En sus discursos, las egresadas de cada turno no solo tuvieron palabras de cariño por los años transcurridos en la institución, sino que denunciaron una a una las violencias machistas que sufrieron de parte de directivos, profesores, preceptores y compañeros. Dijeron por ejemplo: “… nos hicieron creer que las calzas, los shorts, las musculosas distraían a los compañeros, que una autoridad podía humillarte por cómo estabas vestida, que un escote podía significar una mejor nota…”, ”nos enseñaron a poner un preservativo en diapositivas pero nunca qué hacer si el varón nos insistía para no usarlo, o peor, si nos insistía cuando ellos querían tener relaciones y nosotras no”, “es doloroso ver cómo algunos compañeros pasaron por alto nuestro consentimiento, es doloroso ver el silencio y la complicidad de quienes pudieron tener un papel fundamental para frenarlos”. Dieron nombres y apellidos, contaron del profesor que les ofrecía “servicio de masaje” y evaluaba con los varones quién de ellas tenía “el mejor culo”. Hablaron con una voz colectiva: no es una, son todas. Juntas, desde la tarima, las tuvieron que escuchar profesores, padres, madres, compañeros. Algunos se pararon y se fueron, otros las abrazaron.

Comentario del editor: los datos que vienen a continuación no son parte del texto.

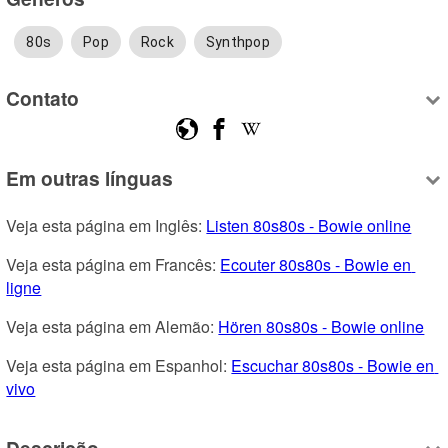
80s
Pop
Rock
Synthpop
Contato
Em outras línguas
Veja esta página em Inglês: 
Listen 80s80s - Bowie online
Veja esta página em Francês: 
Ecouter 80s80s - Bowie en 
ligne
Veja esta página em Alemão: 
Hören 80s80s - Bowie online
Veja esta página em Espanhol: 
Escuchar 80s80s - Bowie en 
vivo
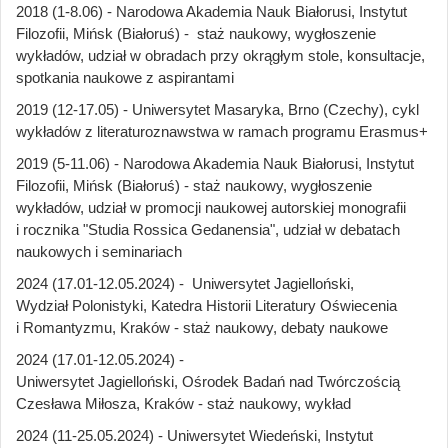
2018 (1-8.06) - Narodowa Akademia Nauk Białorusi, Instytut
Filozofii, Mińsk (Białoruś) - staż naukowy, wygłoszenie
wykładów, udział w obradach przy okrągłym stole, konsultacje,
spotkania naukowe z aspirantami
2019 (12-17.05) - Uniwersytet Masaryka, Brno (Czechy), cykl
wykładów z literaturoznawstwa w ramach programu Erasmus+
2019 (5-11.06) - Narodowa Akademia Nauk Białorusi, Instytut
Filozofii, Mińsk (Białoruś) - staż naukowy, wygłoszenie
wykładów, udział w promocji naukowej autorskiej monografii
i rocznika "Studia Rossica Gedanensia", udział w debatach
naukowych i seminariach
2024 (17.01-12.05.2024) - Uniwersytet Jagielloński,
Wydział Polonistyki, Katedra Historii Literatury Oświecenia
i Romantyzmu, Kraków - staż naukowy, debaty naukowe
2024 (17.01-12.05.2024) -
Uniwersytet Jagielloński, Ośrodek Badań nad Twórczością
Czesława Miłosza, Kraków - staż naukowy, wykład
2024 (11-25.05.2024) - Uniwersytet Wiedeński, Instytut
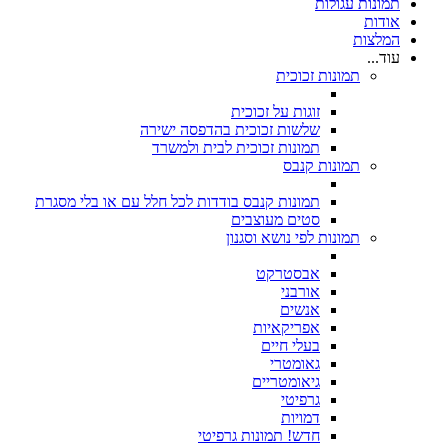
תמונות עגולות
אודות
המלצות
עוד...
תמונות זכוכית
זוגות על זכוכית
שלשות זכוכית בהדפסה ישירה
תמונות זכוכית לבית ולמשרד
תמונות קנבס
תמונות קנבס בודדות לכל חלל עם או בלי מסגרת
סטים מעוצבים
תמונות לפי נושא וסגנון
אבסטרקט
אורבני
אנשים
אפריקאיות
בעלי חיים
גאומטרי
גיאומטריים
גרפיטי
דמויות
חדש! תמונות גרפיטי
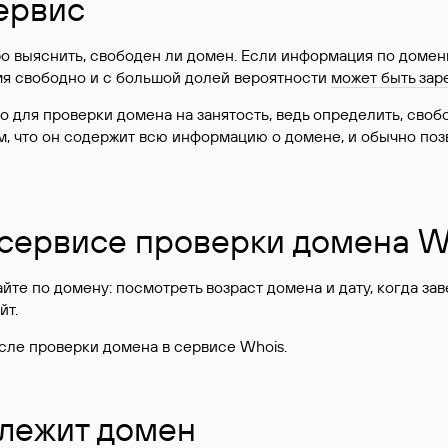
ервис
о выяснить, свободен ли домен. Если информация по доменн
имя свободно и с большой долей вероятности
может быть зар
о для проверки домена на занятость, ведь определить, сво
м, что он содержит всю информацию о домене, и обычно поз
 сервисе проверки домена W
те по домену: посмотреть возраст домена и дату, когда за
йт.
сле проверки домена в сервисе Whois.
длежит домен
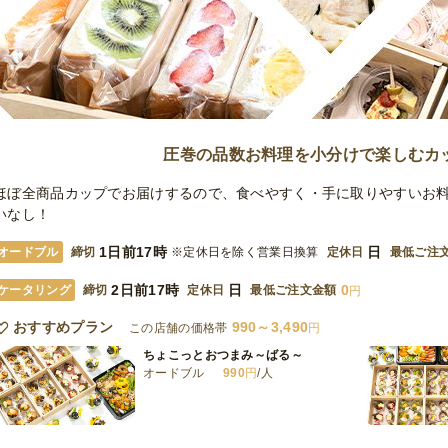
圧巻の品数お料理を小分けで楽しむカ
ほぼ全商品カップでお届けするので、食べやすく・手に取りやすいお
いなし！
1日前17時
日
オードブル
締切
※定休日を除く営業日換算
定休日
最低ご注
2日前17時
日
0
ケータリング
締切
定休日
最低ご注文金額
円
おすすめプラン
990～3,490
この店舗の価格帯
円
ちょこっとおつまみ～ばる～
オードブル
990
円
/人
カップboxビュッフェ～デル・マール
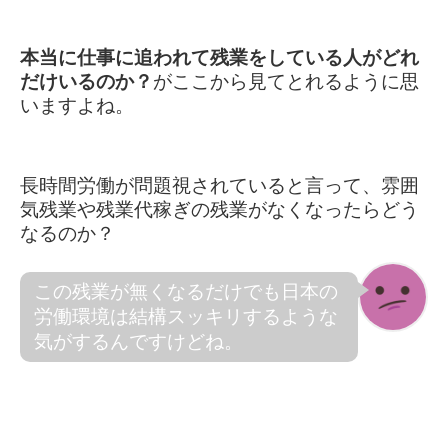
本当に仕事に追われて残業をしている人がどれ
だけいるのか？
がここから見てとれるように思
いますよね。
長時間労働が問題視されていると言って、雰囲
気残業や残業代稼ぎの残業がなくなったらどう
なるのか？
この残業が無くなるだけでも日本の
労働環境は結構スッキリするような
気がするんですけどね。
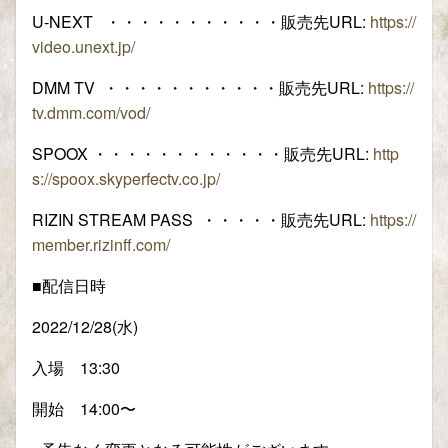
U-NEXT ・・・・・・・・・・・販売先URL:
https://
video.unext.jp/
DMM TV ・・・・・・・・・・・販売先URL:
https://
tv.dmm.com/vod/
SPOOX ・・・・・・・・・・・・販売先URL:
http
s://spoox.skyperfectv.co.jp/
RIZIN STREAM PASS ・・・・・販売先URL:
https://
member.rizinff.com/
■配信日時
2022/12/28(水)
入場 13:30
開始 14:00〜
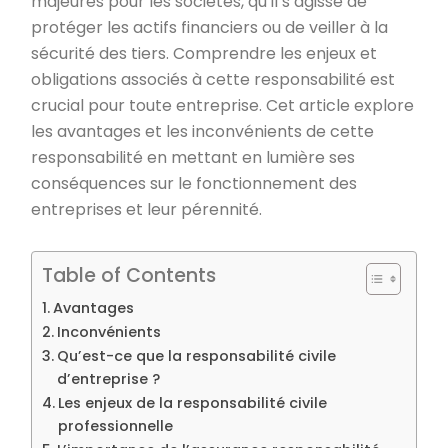
majeures pour les sociétés, qu’il s’agisse de
protéger les actifs financiers ou de veiller à la
sécurité des tiers. Comprendre les enjeux et
obligations associés à cette responsabilité est
crucial pour toute entreprise. Cet article explore
les avantages et les inconvénients de cette
responsabilité en mettant en lumière ses
conséquences sur le fonctionnement des
entreprises et leur pérennité.
Table of Contents
Avantages
Inconvénients
Qu’est-ce que la responsabilité civile
d’entreprise ?
Les enjeux de la responsabilité civile
professionnelle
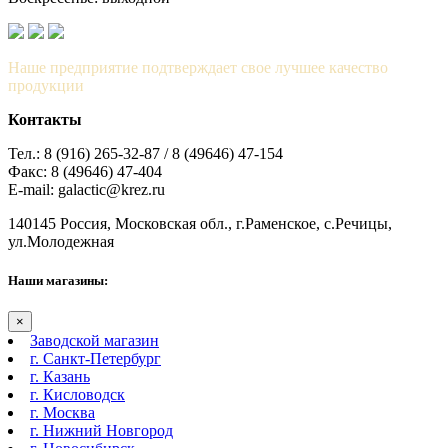
Наше предприятие подтверждает свое лучшее качество
продукции
Контакты
Тел.: 8 (916) 265-32-87 / 8 (49646) 47-154
Факс: 8 (49646) 47-404
E-mail: galactic@krez.ru
140145 Россия, Московская обл., г.Раменское, с.Речицы,
ул.Молодежная
Наши магазины:
×
Заводской магазин
г. Санкт-Петербург
г. Казань
г. Кисловодск
г. Москва
г. Нижний Новгород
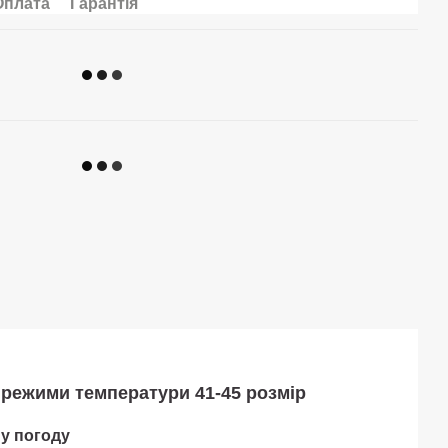
Оплата
Гарантія
3 режими температури 41-45 розмір
ну погоду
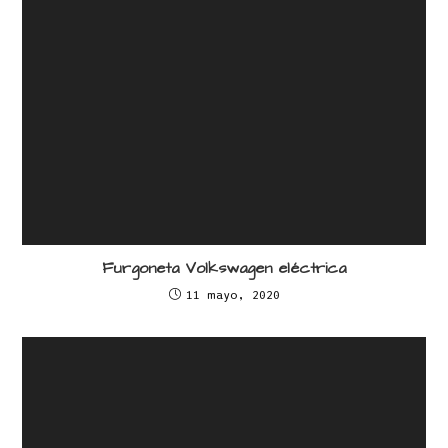
Furgoneta Volkswagen eléctrica
11 mayo, 2020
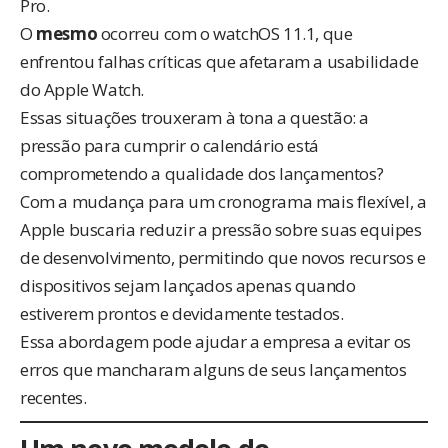
Pro.
O
mesmo
ocorreu com o watchOS 11.1, que
enfrentou falhas críticas que afetaram a usabilidade
do Apple Watch.
Essas situações trouxeram à tona a questão: a
pressão para cumprir o calendário está
comprometendo a qualidade dos lançamentos?
Com a mudança para um cronograma mais flexível, a
Apple buscaria reduzir a pressão sobre suas equipes
de desenvolvimento, permitindo que novos recursos e
dispositivos sejam lançados apenas quando
estiverem prontos e devidamente testados.
Essa abordagem pode ajudar a empresa a evitar os
erros que mancharam alguns de seus lançamentos
recentes.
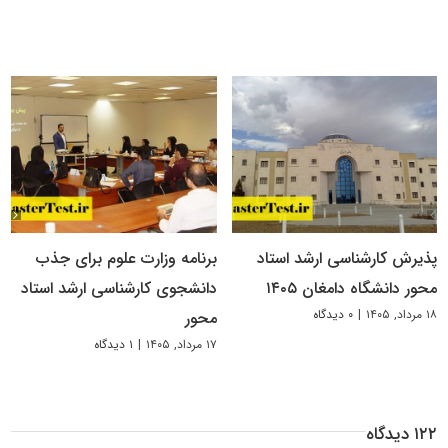
پذیرش کارشناسی ارشد استاد
برنامه وزارت علوم برای جذب
محور دانشگاه دامغان ۱۴۰۵
دانشجوی کارشناسی ارشد استاد
۱۸ مرداد, ۱۴۰۵
|
۰ دیدگاه
محور
۱۷ مرداد, ۱۴۰۵
|
۱ دیدگاه
۱۲۲ دیدگاه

Terminado el acto, el vídeo se viralizó casi de inmediato. Fue de teléfono en teléfono. Durante el fin de semana lo vieron miles de personas. Hubo empatía con las maltratadas, indignación ante los hechos, admiración por la denuncia. En pocos días llegó a los principales medios. El Nacional Buenos Aires no es el único colegio donde pasaron estas cosas y todos lo sabemos. A un año del #MeToo, el “Yo también” de estas alumnas nos resultó más cercano. Si ellas pudieron decirlo, podrán otras. No queremos que nos sigan matando pero tampoco queremos soportar abusos. Son nuestras hijas, serán nuestras nietas, fuimos nosotras calladas y muertas de miedo hace tiempo atrás.
Estoy convencida de que este “yo también” estudiantil prenderá por estas latitudes más que aquel que llegó desde Hollywood. Para que otra vez en la Argentina, ante otro tipo de crimen, digamos nunca más.